Vendeva alcolici ai minorenni: negoziante beccato e multato dagli agenti

I controlli sono scattati a seguito delle segnalazioni dei residenti che denunciavano la presenza di giovani chiassosi in centro a Carugate

Vendeva alcolici ai minorenni: negoziante beccato e multato dagli agenti

Vendeva superalcolici ai minorenni, che poi restavano fino alle ore piccole in giro per il centro di Carugate a fare schiamazzi sotto le finestre e i balconi delle case. E sono state proprio le segnalazioni per il disturbo della quiete pubblica a spingere la Polizia Locale a eseguire un controllo mirato e a cogliere in fallo un negoziante, raggiunto da una multa da oltre 300 euro dopo aver consegnato nelle mani di un 16enne una bottiglia di amaro, un’altra di vodka e diverse lattine di una famosa bevanda energizzante, che da lì a poco sarebbero diventati i vari cocktail da bere all’aperto.

Movida molesta in centro, scattano i controlli

L’accertamento eseguito dal Comando Martesana Ovest guidato dal comandante Andrea Errico è avvenuto nella serata di sabato scorso, su input dell’Amministrazione comunale che, come avvenuto anche negli scorsi anni, con la bella stagione mette in campo anche dei servizi serali che vanno oltre il canonico orario diurno della Locale. Nel fine settimana l’obiettivo era chiaro: tenere sotto controllo la situazione sul fronte degli schiamazzi e capire se a rendere parecchio chiassosi i ragazzini che si ritrovano tra le vie Battisti e Santa Maria e piazza Manzoni ci fossero anche delle sostanze proibite.
Durante l’operazione di osservazione, gli agenti hanno notato un deciso via vai di giovani che facevano la spola tra le zone di ritrovo e un esercizio commerciale.

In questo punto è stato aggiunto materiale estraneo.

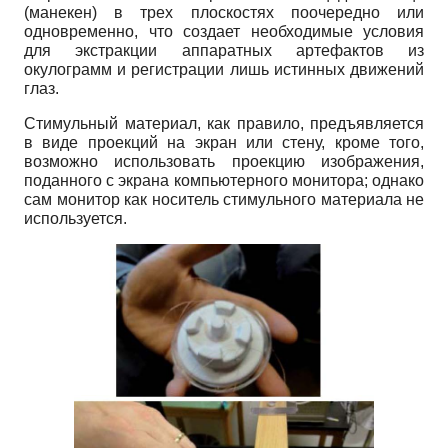
(манекен) в трех плоскостях поочередно или
одновременно, что создает необходимые условия
для экстракции аппаратных артефактов из
окулограмм и регистрации лишь истинных движений
глаз.
Стимульный материал, как правило, предъявляется
в виде проекций на экран или стену, кроме того,
возможно использовать проекцию изображения,
поданного с экрана компьютерного монитора; однако
сам монитор как носитель стимульного материала не
используется.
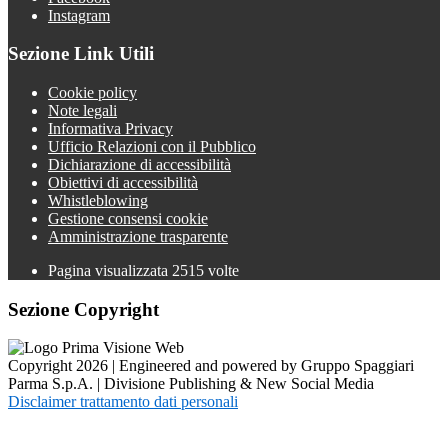
Instagram
Sezione Link Utili
Cookie policy
Note legali
Informativa Privacy
Ufficio Relazioni con il Pubblico
Dichiarazione di accessibilità
Obiettivi di accessibilità
Whistleblowing
Gestione consensi cookie
Amministrazione trasparente
Pagina visualizzata
2515
volte
Sezione Copyright
Copyright 2026 | Engineered and powered by Gruppo Spaggiari
Parma S.p.A. | Divisione Publishing & New Social Media
Disclaimer trattamento dati personali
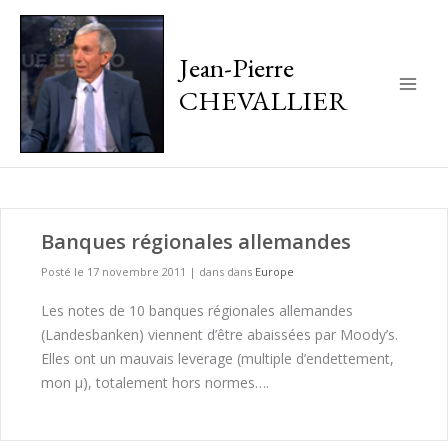
Jean-Pierre
CHEVALLIER
Main
Men
Banques régionales allemandes
Posté le 17 novembre 2011
|
dans dans
Europe
Les notes de 10 banques régionales allemandes
(Landesbanken) viennent d’être abaissées par Moody’s.
Elles ont un mauvais leverage (multiple d’endettement,
mon µ), totalement hors normes….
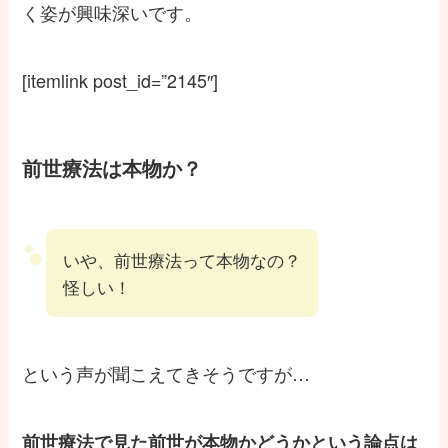
く姿が興味深いです。
[itemlink post_id=”2145″]
前世療法は本物か？
いや、前世療法って本物なの？
怪しい！
という声が聞こえてきそうですが…
前世療法で見た前世が本物かどうかという論点は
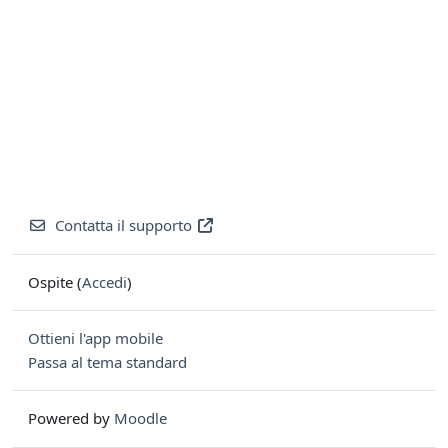
Contatta il supporto
Ospite (
Accedi
)
Ottieni l'app mobile
Passa al tema standard
Powered by
Moodle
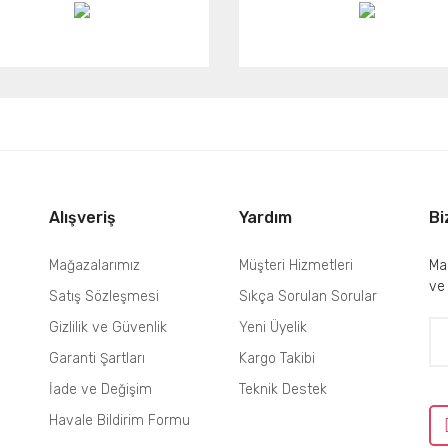
Alışveriş
Yardım
Bi
Mağazalarımız
Müşteri Hizmetleri
Mai
ve
Satış Sözleşmesi
Sıkça Sorulan Sorular
Gizlilik ve Güvenlik
Yeni Üyelik
Garanti Şartları
Kargo Takibi
İade ve Değişim
Teknik Destek
Havale Bildirim Formu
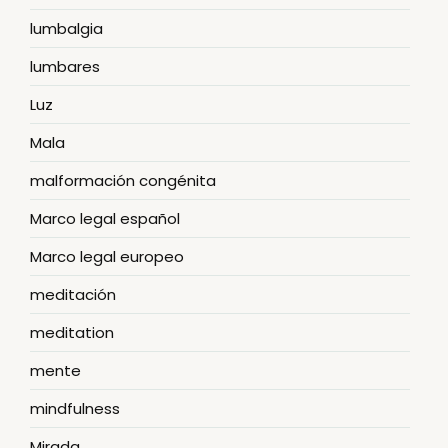
lumbalgia
lumbares
Luz
Mala
malformación congénita
Marco legal español
Marco legal europeo
meditación
meditation
mente
mindfulness
Mirada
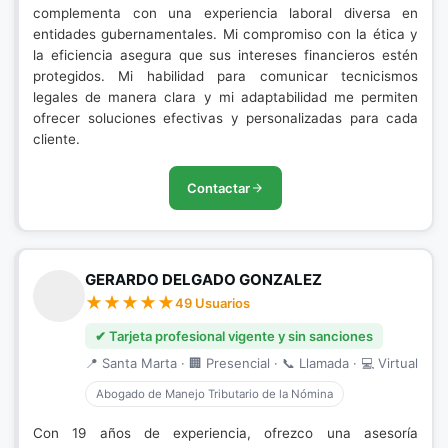
complementa con una experiencia laboral diversa en
entidades gubernamentales. Mi compromiso con la ética y
la eficiencia asegura que sus intereses financieros estén
protegidos. Mi habilidad para comunicar tecnicismos
legales de manera clara y mi adaptabilidad me permiten
ofrecer soluciones efectivas y personalizadas para cada
cliente.
Contactar
GERARDO DELGADO GONZALEZ
49 Usuarios
✔ Tarjeta profesional vigente y sin sanciones
📍 Santa Marta · 🏢 Presencial · 📞 Llamada · 💻 Virtual
Abogado de Manejo Tributario de la Nómina
Con 19 años de experiencia, ofrezco una asesoría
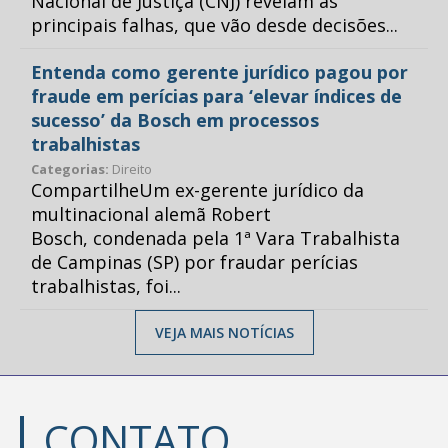
Nacional de Justiça (CNJ) revelam as
principais falhas, que vão desde decisões...
Entenda como gerente jurídico pagou por
fraude em perícias para ‘elevar índices de
sucesso’ da Bosch em processos
trabalhistas
Categorias:
Direito
CompartilheUm ex-gerente jurídico da
multinacional alemã Robert
Bosch, condenada pela 1ª Vara Trabalhista
de Campinas (SP) por fraudar perícias
trabalhistas, foi...
VEJA MAIS NOTÍCIAS
CONTATO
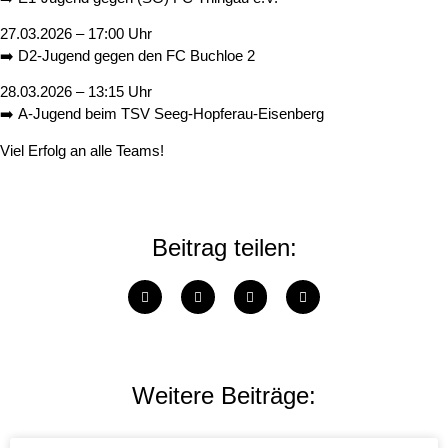
27.03.2026 – 17:00 Uhr
➡️
D2‑Jugend
gegen den
FC Buchloe 2
28.03.2026 – 13:15 Uhr
➡️
A‑Jugend
beim
TSV Seeg‑Hopferau‑Eisenberg
Viel Erfolg an alle Teams!
Beitrag teilen:
Weitere Beiträge:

Minorenni in giro con superalcolici

La prova provata che ci fosse qualcosa che non andava è emersa quando, attorno alle 23, è stato visto uscire dalla porta del negozio un adolescente, poi dimostratosi un 16enne, con un sacchetto contenente i superalcolici di marca. Spesa complessiva pari a 46 euro, saldata con pagamento elettronico come confermato dallo scontrino, segno di come con gli amici la “festa alcolica” sarebbe potuta continuare a lungo.

Il gestore dell’attività ha di fatto violato la normativa nazionale che, dal 2017, vieta la vendita di alcolici ai minorenni e obbliga gli esercenti a chiedere il documento d’identità ai clienti che appaiono parecchio “in erba”. Con la cessione di bevande proibite agli under 16 sarebbe andato incontro alla chiusura dell’attività. In caso di recidiva la Prefettura provvederà comunque a far abbassare forzatamente la saracinesca.